Os poemas tensionam as relações entre o sujeito desejante e as convenções sociais para demonstrar que, apesar destas, há “saídas de emergência” por onde é possível “ir e vir” levando o próprio corpo e pensamento. Na epígrafe extraída da biografia de Isadora Duncan, anuncia-se uma voz “de sombra e fogo” que envolve o outro e o mundo (“Vivo nua e mordo o que posso”). Essa voz nascida da intimidade, assim como o squirt, se multiplica em personalidades, ideias e imagens que se entrelaçam ao longo do livro.
A disposição formal dos poemas nos sugere três roteiros de leitura. No primeiro, considerando os textos isoladamente, destacam-se os poemas em prosa e outros como o de abertura (“Uma mulher tem dois seios/ e pode escrever sobre eles/ se ela quiser”) e o de encerramento (“Lamber/ a superfície das coisas/ entrar em comunhão/ com a textura do dia”). No segundo roteiro, nos deparamos com sete poemas em prosa; cada um deles funciona como um prólogo para a sua respectiva série de poemas em versos livres. No terceiro roteiro, temos a opção de ler em sequência os poemas em versos livres ou os poemas em prosa.

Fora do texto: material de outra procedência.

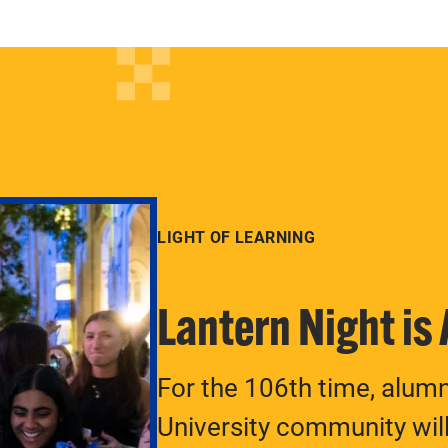
LIGHT OF LEARNING
Lantern Night is
For the 106th time, alum
University community will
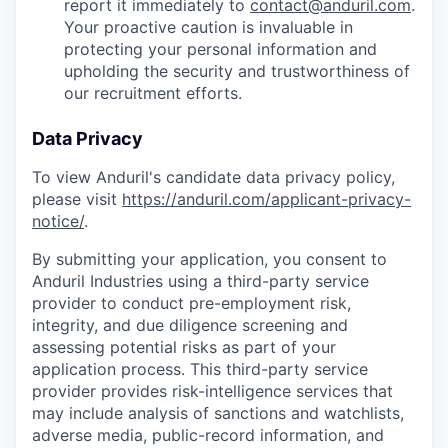
report it immediately to
contact@anduril.com
.
Your proactive caution is invaluable in
protecting your personal information and
upholding the security and trustworthiness of
our recruitment efforts.
Data Privacy
To view Anduril's candidate data privacy policy,
please visit
https://anduril.com/applicant-privacy-
notice/
.
By submitting your application, you consent to
Anduril Industries using a third-party service
provider to conduct pre-employment risk,
integrity, and due diligence screening and
assessing potential risks as part of your
application process. This third-party service
provider provides risk-intelligence services that
may include analysis of sanctions and watchlists,
adverse media, public-record information, and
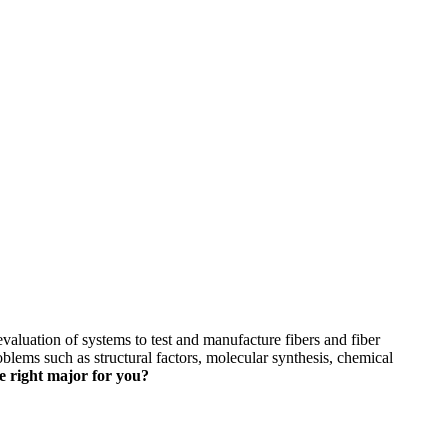
skip to content
valuation of systems to test and manufacture fibers and fiber
oblems such as structural factors, molecular synthesis, chemical
he right major for you?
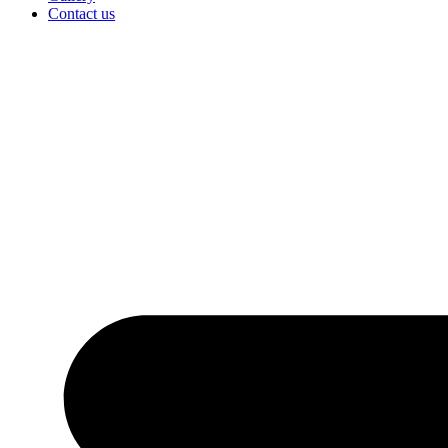
Contact us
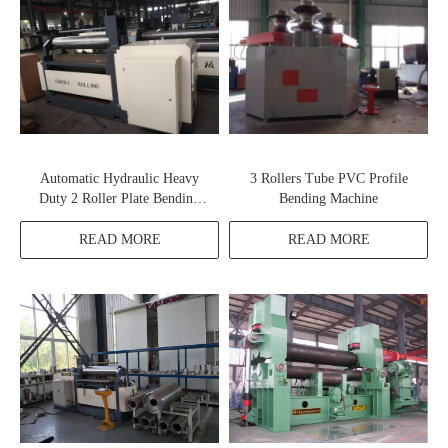
Automatic Hydraulic Heavy
3 Rollers Tube PVC Profile
Duty 2 Roller Plate Bending
Bending Machine
Machine
READ MORE
READ MORE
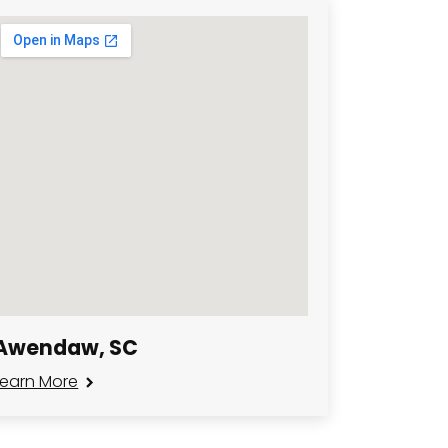
Awendaw, SC
Learn More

Essa arquitetura pode não ser percebida à primeira vista, uma vez que na edição de 2019 não há prefácio, posfácio ou notas tratando dessas questões. Contudo, uma vez apreendida essa arquitetura, notamos a complexa tecelagem formal e temática de Squirt. O caráter metalinguístico da abertura (“Uma mulher pode escrever enquanto/ os seios repousam na beira da mesa”) prenuncia os poemas que analisam a criação artística, a violência e o amor sem desconsiderar a pulsão erótica e a entrega emocional, como ressalta a voz poética: “Melhor pensar com o clitóris/ do que com esse coração/ que só sabe reclamar”.

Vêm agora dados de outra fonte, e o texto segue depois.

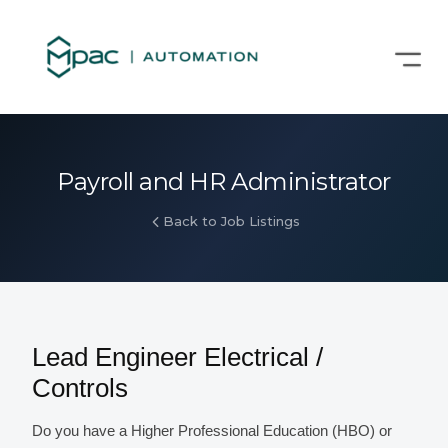
Payroll and HR Administrator
Back to Job Listings
Lead Engineer Electrical /
Controls
Do you have a Higher Professional Education (HBO) or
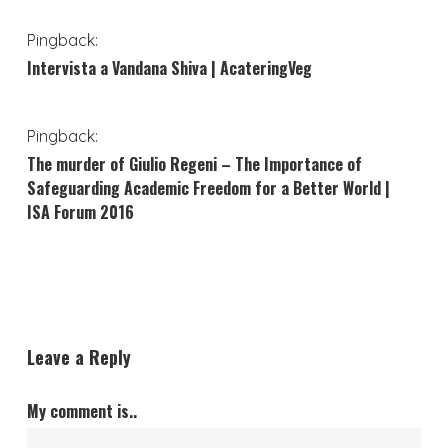
Pingback:
Intervista a Vandana Shiva | AcateringVeg
Pingback:
The murder of Giulio Regeni – The Importance of
Safeguarding Academic Freedom for a Better World |
ISA Forum 2016
Leave a Reply
My comment is..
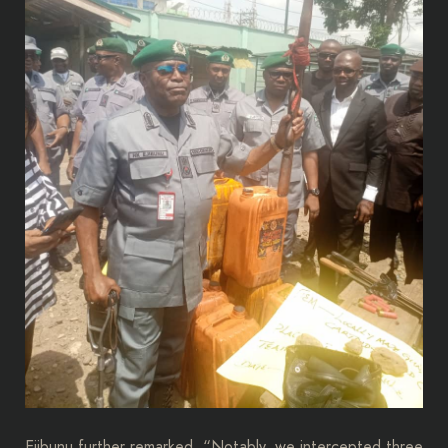
Ejibunu further remarked, “Notably, we intercepted three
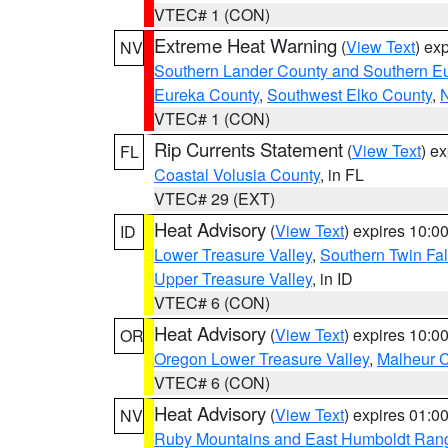
VTEC# 1 (CON)
Extreme Heat Warning
(
View Text
) ex
NV
Southern Lander County and Southern E
Eureka County
,
Southwest Elko County
,
N
VTEC# 1 (CON)
Rip Currents Statement
(
View Text
) e
FL
Coastal Volusia County
, in FL
VTEC# 29 (EXT)
Heat Advisory
(
View Text
) expires 10:
ID
Lower Treasure Valley
,
Southern Twin Fal
Upper Treasure Valley
, in ID
VTEC# 6 (CON)
Heat Advisory
(
View Text
) expires 10:
OR
Oregon Lower Treasure Valley
,
Malheur 
VTEC# 6 (CON)
Heat Advisory
(
View Text
) expires 01:
NV
Ruby Mountains and East Humboldt Ran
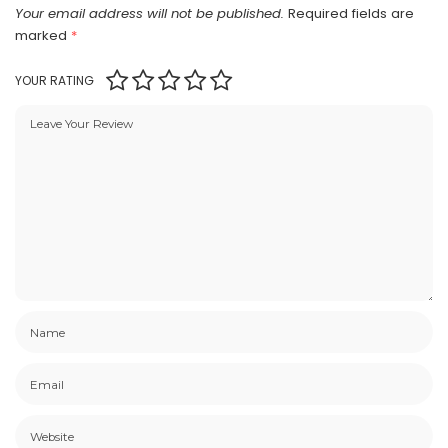
Your email address will not be published.
Required fields are
marked
*
YOUR RATING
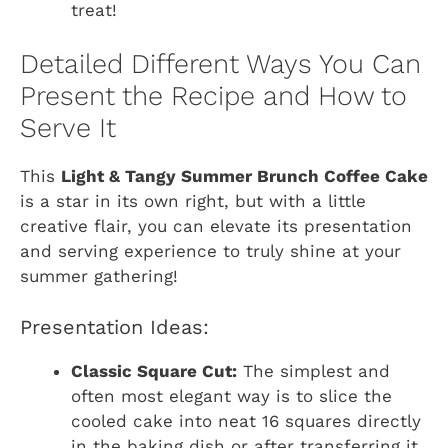
treat!
Detailed Different Ways You Can
Present the Recipe and How to
Serve It
This
Light & Tangy Summer Brunch Coffee Cake
is a star in its own right, but with a little
creative flair, you can elevate its presentation
and serving experience to truly shine at your
summer gathering!
Presentation Ideas:
Classic Square Cut:
The simplest and
often most elegant way is to slice the
cooled cake into neat 16 squares directly
in the baking dish or after transferring it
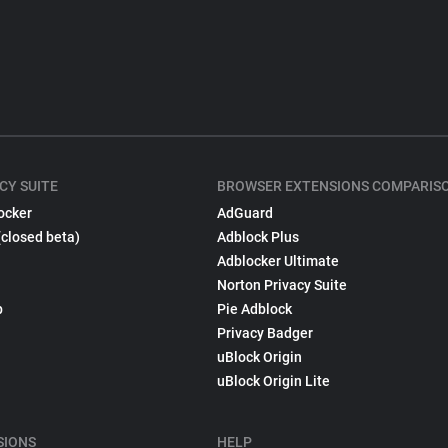
CY SUITE
BROWSER EXTENSIONS COMPARIS
ocker
AdGuard
(closed beta)
Adblock Plus
Adblocker Ultimate
Norton Privacy Suite
p
Pie Adblock
Privacy Badger
uBlock Origin
uBlock Origin Lite
SIONS
HELP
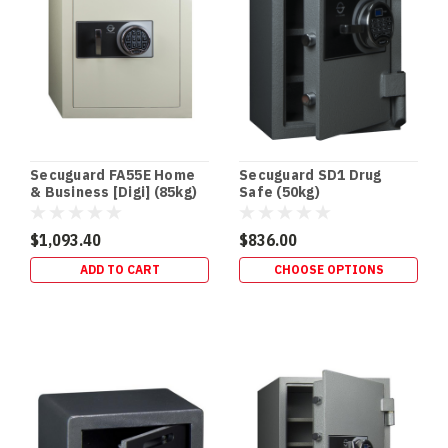
Terry’s
Gold
Coast
Safes
(Post)
DRUG
SAFES
•
SCHEDULE
Secuguard FA55E Home
Secuguard SD1 Drug
8
& Business [Digi] (85kg)
Safe (50kg)
STORAGE
•
$1,093.40
$836.00
QLD
ADD TO CART
CHOOSE OPTIONS
HEALTH
STANDARD
Drug
Safes
&
Schedule
8
Storage
Requirements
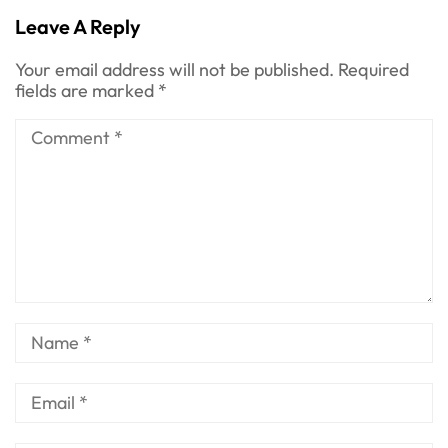
Chapter
Leave A Reply
Your email address will not be published.
Required
fields are marked
*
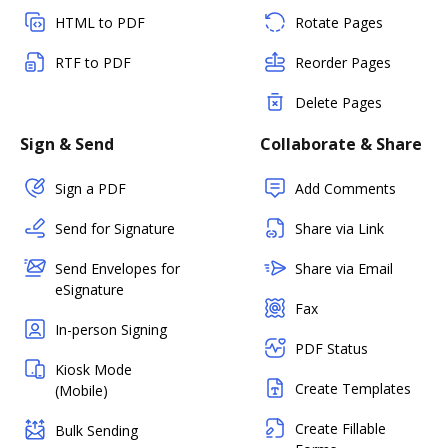
HTML to PDF
Rotate Pages
RTF to PDF
Reorder Pages
Delete Pages
Sign & Send
Collaborate & Share
Sign a PDF
Add Comments
Send for Signature
Share via Link
Send Envelopes for
Share via Email
eSignature
Fax
In-person Signing
PDF Status
Kiosk Mode
Create Templates
(Mobile)
Create Fillable
Bulk Sending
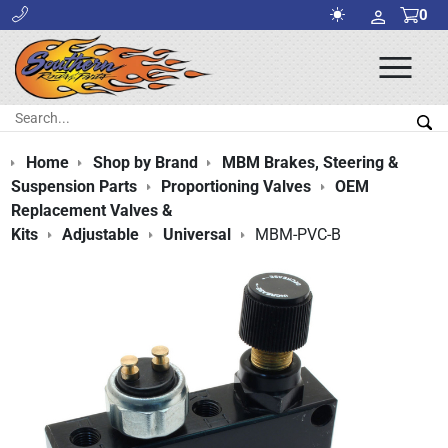
0
Ope
Men
Search:
Sea
Home
Shop by Brand
MBM Brakes, Steering &
Suspension Parts
Proportioning Valves
OEM
Replacement Valves &
Kits
Adjustable
Universal
MBM-PVC-B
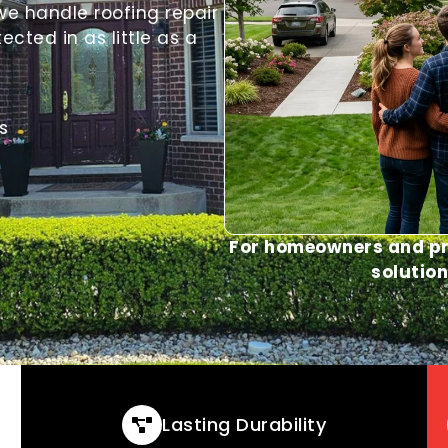
we handle roofing repair
ted in as little as a
s
For homeowners and pr
solution
Lasting Durability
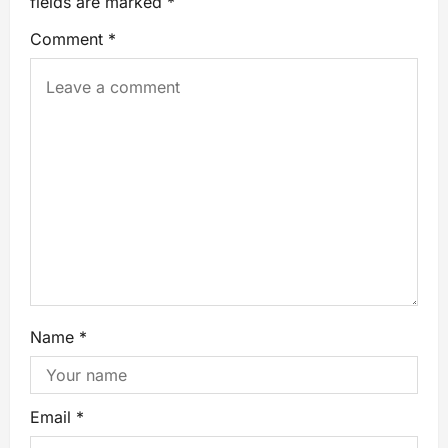
fields are marked
*
Comment
*
Name
*
Email
*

Telma Scherer adensa nesse livro um procedimento que perpassa o seu trabalho com a pintura e a performance corporal. Ou seja, a poeta desestabiliza nossa relação habitual com os significados do mundo quando monta e remonta continuamente o fluxo de eventos ao nosso redor. Em Squirt, o uso objetivo da palavra (“Eu sou a mulher com a mão na boca”) e a disposição sem rebuscamento dos poemas não escondem os dilemas humanos, antes ressaltam a obscuridade do mundo onde “a saliva contamina/ o que flui nos sons da fala”. Tem-se, a partir disso, uma poética que procede da relação íntima entre a poeta, o outro e o incerto mundo onde “se samba até sem perna, sem braço, […] até sem samba”.
É, portanto, nessa atmosfera de dissonâncias e vertiginoso orgasmo que Squirt revela algo melhor em nós, mesmo que a festa esteja no fim e não saibamos se haverá alguém “para tirar o pó/ da manhã, depois”.
Edimilson de Almeida Pereira é poeta e professor na Faculdade de Letras da Universidade Federal de Juiz de Fora. Publicou Entre Orfe(x)u e Exunouveau: análise de uma epistemologia de base afrodiaspórica na literatura brasileira (2017) e Poesia + antologia (2019). Sua obra de ficção inclui O ausente, Um corpo à deriva e Front – publicações de 2020.